Literaturbriefe an eine Dame.
Von Rudolf Gottschall.
II.

Ich muß Sie heute, Madame, an die Ufer des schönsten deutschen Stromes führen – und Sie folgen mir gewiß willig dorthin.

Vielleicht brütet auf der Ostsee gerade ein düsterer Nebeltag, die sandigen Nehrungen hüllen sich in Schleier; unruhig und mürrisch brandet die Fluth an den steilen Uferhängen; ein naßkaltes Frieren geht durch den Park und leichte Flore schweben um die mächtigen Eichen. Die Bernsteinnixen haben sich zurückgezogen in ihre unterseeischen Gemächer und überlassen das Wellenspiel der Oberfläche den übellaunigen Mächten des Tages.

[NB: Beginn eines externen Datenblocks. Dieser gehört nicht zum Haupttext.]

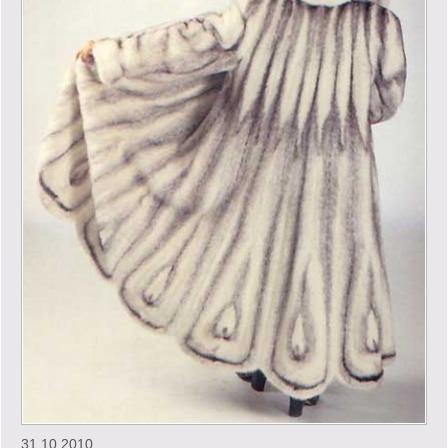
31.10.2010.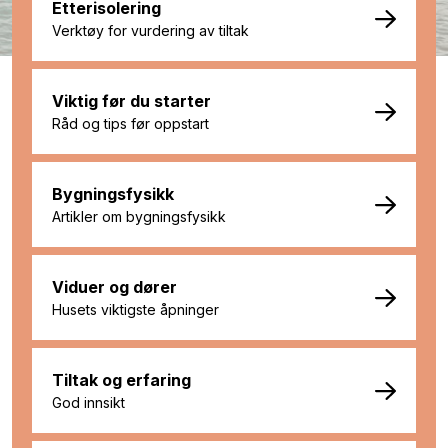
Etterisolering
Verktøy for vurdering av tiltak
Viktig før du starter
Råd og tips før oppstart
Bygningsfysikk
Artikler om bygningsfysikk
Viduer og dører
Husets viktigste åpninger
Tiltak og erfaring
God innsikt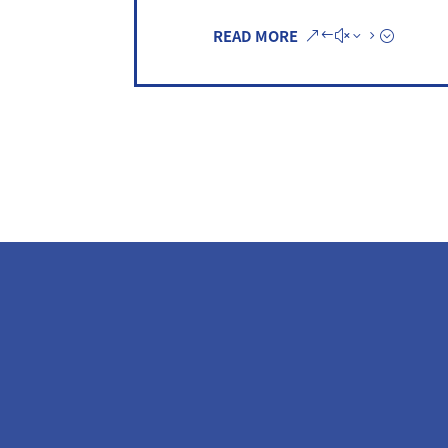
READ MORE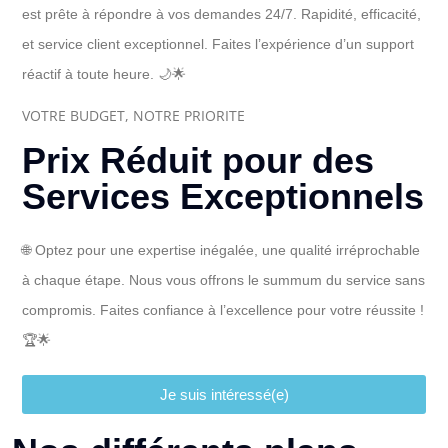
est prête à répondre à vos demandes 24/7. Rapidité, efficacité,
et service client exceptionnel. Faites l’expérience d’un support
réactif à toute heure. 🌙🌟
VOTRE BUDGET, NOTRE PRIORITE
Prix Réduit pour des
Services Exceptionnels
🌐 Optez pour une expertise inégalée, une qualité irréprochable
à chaque étape. Nous vous offrons le summum du service sans
compromis. Faites confiance à l’excellence pour votre réussite !
🏆🌟
Je suis intéressé(e)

Da ist es Ihnen gewiß willkommen, Madame, wenn ich Sie auf Flügeln der Phantasie aus so unheimlicher Gegenwart forttrage an den „alten deutschen Rhein“! Denn wer auch nur eine flüchtige Rheinreise gemacht hat, wie Sie, dem blühen doch, schon bei dem Namen des prächtigen Stromes, die anmuthigsten Erinnerungen auf. Sie stehen wieder auf dem Verdeck des Dampfers, sehen das vielthürmige goldene Mainz vorübergleiten und in goldenem Dufte die Rebenhügel des Rheingaues; Sie sehen die Romantik der Felsen und Burgen, welche der gespenstige Mäusethurm in seinen Strudeln bewacht.

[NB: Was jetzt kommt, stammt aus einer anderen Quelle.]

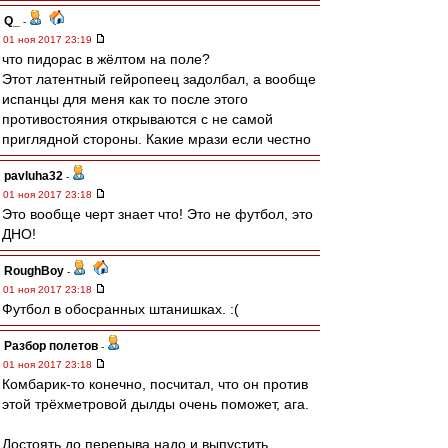
Q_
-
01 ноя 2017 23:19
что пидорас в жёлтом на поле?
Этот латентный гейропеец задолбал, а вообще
испанцы для меня как то после этого
противостояния открываются с не самой
приглядной стороны. Какие мрази если честно
pavluha32
-
01 ноя 2017 23:18
Это вообще черт знает что! Это не футбол, это
ДНО!
RoughBoy
-
01 ноя 2017 23:18
Футбол в обосранных штанишках. :(
Разбор полетов
-
01 ноя 2017 23:18
Комбарик-то конечно, посчитал, что он против
этой трёхметровой дылды очень поможет, ага.
Достоять до перерыва надо и выпустить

Doch mitten durch die Romantik bohrt sich der minirende Geist des Fortschritts seine Bahn, in die Felslöcher zur Rechten und Linken huschen die Locomotiven; aber es sind Felsenthore, die ihren Weg nicht hemmen. Fremdartig gemahnt’s die Lorelei, die noch immer auf hohem Felsenthrone sitzt; auch ihre Zeit ist vorüber, sie verführt uns Keinen mehr! Weiterhin Burg an Burg, bis das mächtige Ehrenbreitenstein die ritterlichen Adler- und Falkenhorste beschämt; freier öffnet sich das Thal, wo die weinreiche Mosel durch ihre Rebenhügel dem Rheine zuströmt. Doch noch einmal verengt es sich; die Siebenberge drängen sich mit ihren reizenden Häuptern an den Fluß; Burgen zur Rechten, zur Linken und mitten im Strome die umschattete Klosterinsel.

So steht das flüchtig genossene Rheinpanorama anmuthig vor jeder Erinnerung, auch vor der Ihrigen, Madame! Man muß indeß am Rhein gelebt haben, um dauernd in der Seele die ganze Frische zu tragen, die der prächtige Strom ausathmet, um mehr in sich aufzunehmen als den duftigen Hauch der Landschaft.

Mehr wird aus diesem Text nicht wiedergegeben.